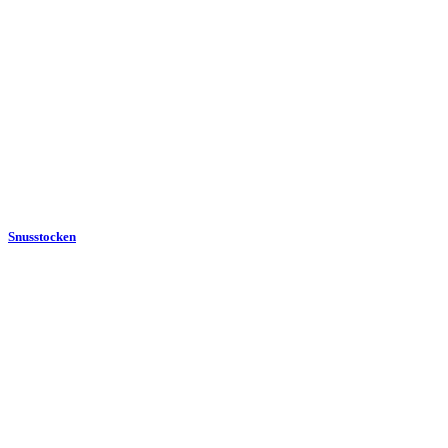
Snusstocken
┄┄┄┄┄┄┄┄┄┄┄┄┄┄┄┄┄┄┄┄
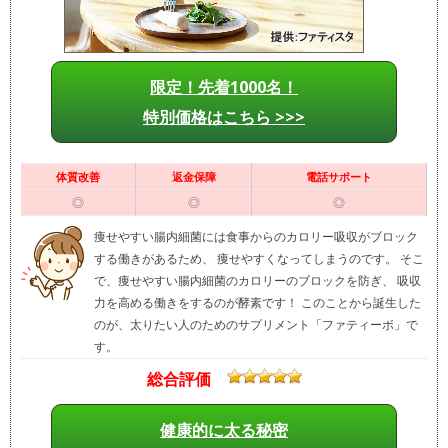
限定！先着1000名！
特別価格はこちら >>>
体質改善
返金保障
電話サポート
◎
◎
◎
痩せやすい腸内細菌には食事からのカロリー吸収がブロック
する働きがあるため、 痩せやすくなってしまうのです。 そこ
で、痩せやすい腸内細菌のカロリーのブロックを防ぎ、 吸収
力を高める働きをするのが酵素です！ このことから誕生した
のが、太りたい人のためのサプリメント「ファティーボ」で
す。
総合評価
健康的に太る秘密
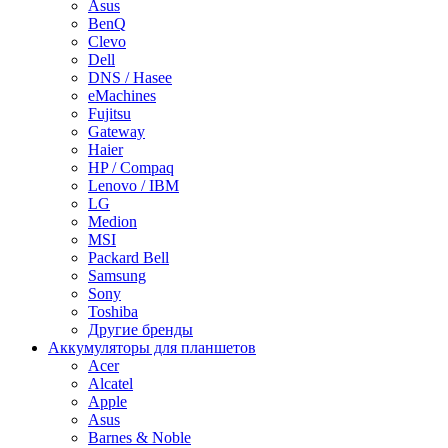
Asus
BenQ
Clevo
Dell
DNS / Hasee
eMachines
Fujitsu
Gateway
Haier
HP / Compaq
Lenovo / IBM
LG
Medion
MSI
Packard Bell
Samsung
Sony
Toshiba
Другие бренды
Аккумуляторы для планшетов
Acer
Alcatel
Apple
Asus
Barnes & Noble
┄┄┄┄┄┄┄┄┄┄┄┄┄┄┄┄┄┄┄┄
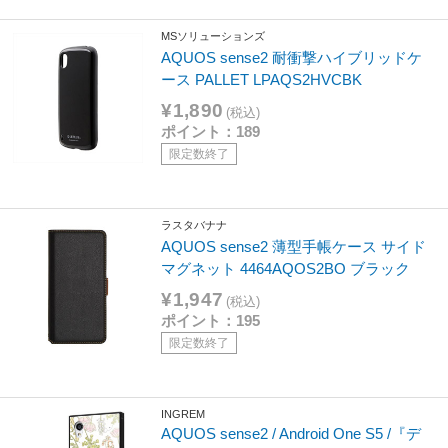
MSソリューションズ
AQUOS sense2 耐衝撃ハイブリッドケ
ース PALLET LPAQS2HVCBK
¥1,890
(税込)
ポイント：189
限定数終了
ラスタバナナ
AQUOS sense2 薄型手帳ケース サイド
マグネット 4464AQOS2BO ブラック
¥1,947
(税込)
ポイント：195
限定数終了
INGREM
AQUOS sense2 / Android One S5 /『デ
┄┄┄┄┄┄┄┄┄┄┄┄┄┄┄┄┄┄┄┄
● **Problem details**:
Wherever the string "AQUOS" occurs in the data, copy the line that holds it.

● **Exercise result**:
AQUOS sense2 耐衝撃ハイブリッドケ
AQUOS sense2 薄型手帳ケース サイド
AQUOS sense2 / Android One S5 /『デ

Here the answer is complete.